Limitations of the study include the long time period of 12 weeks between measurements which may increase recall bias for the GRCS questions. Another aspect to consider is the generalizability of the results to other women with subacute and chronic non-specific neck pain. The recruitment procedure in both trials was partly done by advertising [22, 23], and samples should therefore be considered as convenience samples which constituted of women with relatively mild pain and disability.
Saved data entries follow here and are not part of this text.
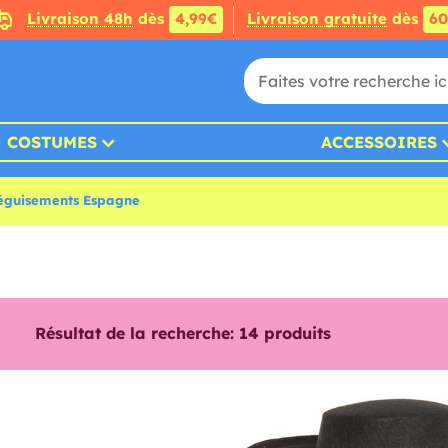
Livraison 48h
dès
4,99€
Livraison gratuite
dès
6
COSTUMES
ACCESSOIRES
éguisements Espagne
Résultat de la recherche:
14
produits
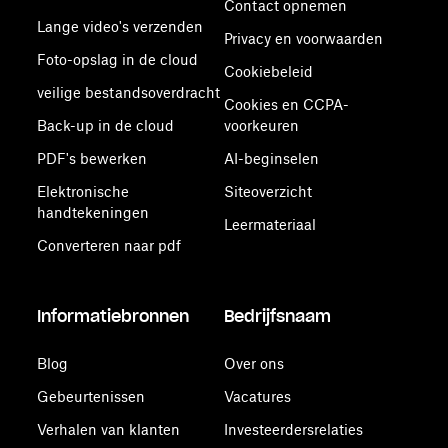
Contact opnemen
Lange video's verzenden
Privacy en voorwaarden
Foto-opslag in de cloud
Cookiebeleid
veilige bestandsoverdracht
Cookies en CCPA-
Back-up in de cloud
voorkeuren
PDF's bewerken
AI-beginselen
Elektronische
Siteoverzicht
handtekeningen
Leermateriaal
Converteren naar pdf
Informatiebronnen
Bedrijfsnaam
Blog
Over ons
Gebeurtenissen
Vacatures
Verhalen van klanten
Investeerdersrelaties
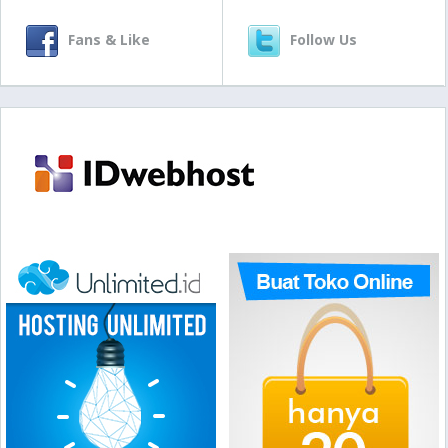
Fans & Like
Follow Us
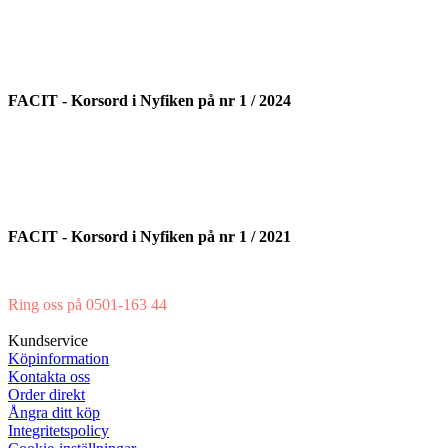
FACIT - Korsord i Nyfiken på nr 1 / 2024
FACIT - Korsord i Nyfiken på nr 1 / 2021
Ring oss på 0501-163 44
Mån-Tor 08:00-16:30 Fre 08:00-16:00
Kundservice
Köpinformation
Kontakta oss
Order direkt
Ångra ditt köp
Integritetspolicy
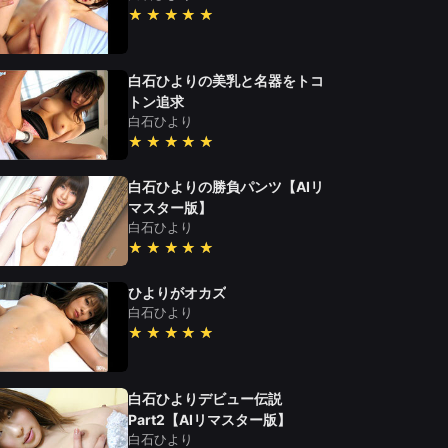
★★★★★
白石ひよりの美乳と名器をトコ
トン追求
白石ひより
★★★★★
白石ひよりの勝負パンツ【AIリ
マスター版】
白石ひより
★★★★★
ひよりがオカズ
白石ひより
★★★★★
白石ひよりデビュー伝説
Part2【AIリマスター版】
白石ひより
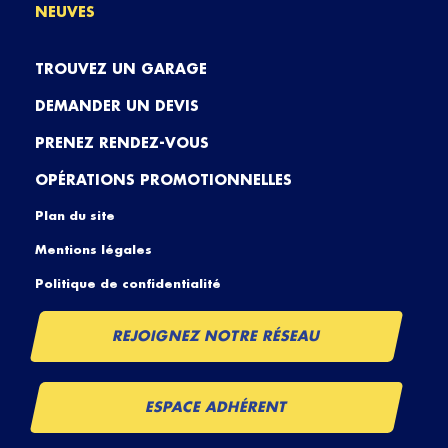
NEUVES
TROUVEZ UN GARAGE
DEMANDER UN DEVIS
PRENEZ RENDEZ-VOUS
OPÉRATIONS PROMOTIONNELLES
Plan du site
Mentions légales
Politique de confidentialité
REJOIGNEZ NOTRE RÉSEAU
ESPACE ADHÉRENT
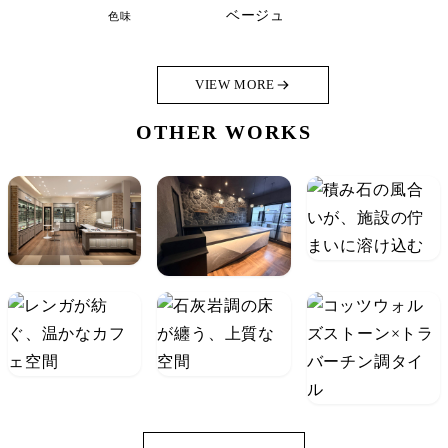
ベージュ
色味
VIEW MORE
OTHER WORKS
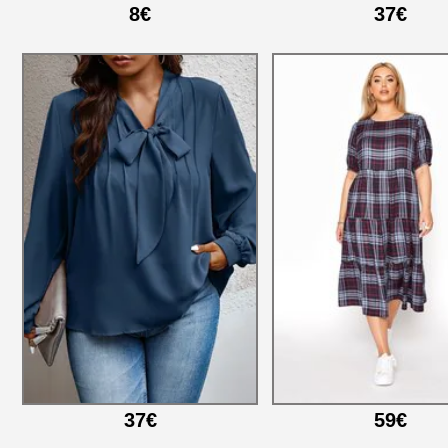
8€
37€
37€
59€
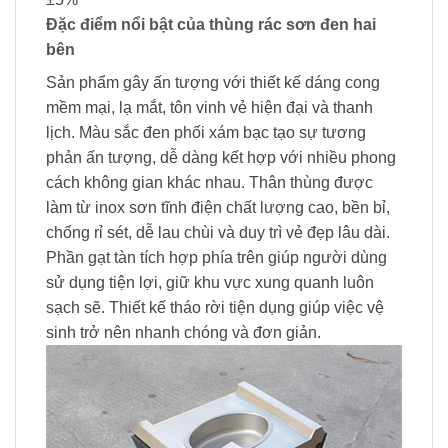
Đặc điểm nổi bật của thùng rác sơn đen hai
bên
Sản phẩm gây ấn tượng với thiết kế dáng cong
mềm mại, lạ mắt, tôn vinh vẻ hiện đại và thanh
lịch. Màu sắc đen phối xám bạc tạo sự tương
phản ấn tượng, dễ dàng kết hợp với nhiều phong
cách không gian khác nhau. Thân thùng được
làm từ inox sơn tĩnh điện chất lượng cao, bền bỉ,
chống rỉ sét, dễ lau chùi và duy trì vẻ đẹp lâu dài.
Phần gạt tàn tích hợp phía trên giúp người dùng
sử dụng tiện lợi, giữ khu vực xung quanh luôn
sạch sẽ. Thiết kế tháo rời tiện dụng giúp việc vệ
sinh trở nên nhanh chóng và đơn giản.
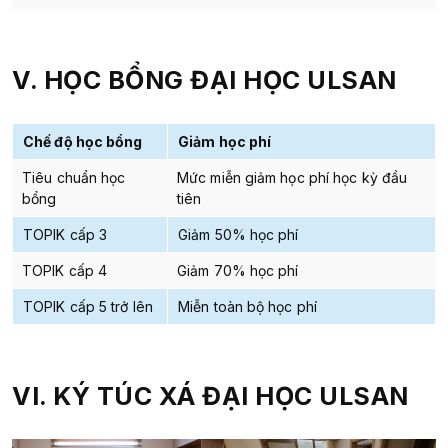
V. HỌC BỔNG ĐẠI HỌC ULSAN
Chế độ học bổng
Giảm học phí
Tiêu chuẩn học
Mức miễn giảm học phí học kỳ đầu
bổng
tiên
TOPIK cấp 3
Giảm 50% học phí
TOPIK cấp 4
Giảm 70% học phí
TOPIK cấp 5 trở lên
Miễn toàn bộ học phí
VI. KÝ TÚC XÁ ĐẠI HỌC ULSAN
This may reduce the generalizability of results. Also, findings cannot be generalized to men with neck pain. A further limitation is that the interventions given could potentially have influenced the MIC differently, but separate analyses of each intervention group were not possible due to small group sample sizes. Finally, the small differences between trial I and II in respect of the inclusion criteria and wordings of the external anchors, and the differences in characteristics and baseline measurements, made us unwilling to pool the data into one sample. This could be seen as a drawback due to reduced sample size, but the number of participants in each sample was most likely adequate for our purpose [62]. With that in mind, the separate samples used could be regarded a strength of the study since confirmation of responsiveness across samples is recommended [37].

Conclusions

This study extends the knowledge of measurement properties of the ProFitMap-neck questionnaire by endorsing its validity for change scores in two groups of women with non-specific neck–shoulder pain. In both groups, adequate ability to discriminate between improved and not or little changed participants was demonstrated and values of important change presented. The responsiveness of the ProFitMap-neck was similar to that of NDI which, in turn, was similar to earlier findings corroborating NDI and ProFitMap-neck as responsive measures. Continuing future validation of the ProFitMap-neck is warranted and should include other neck pain conditions as well as men.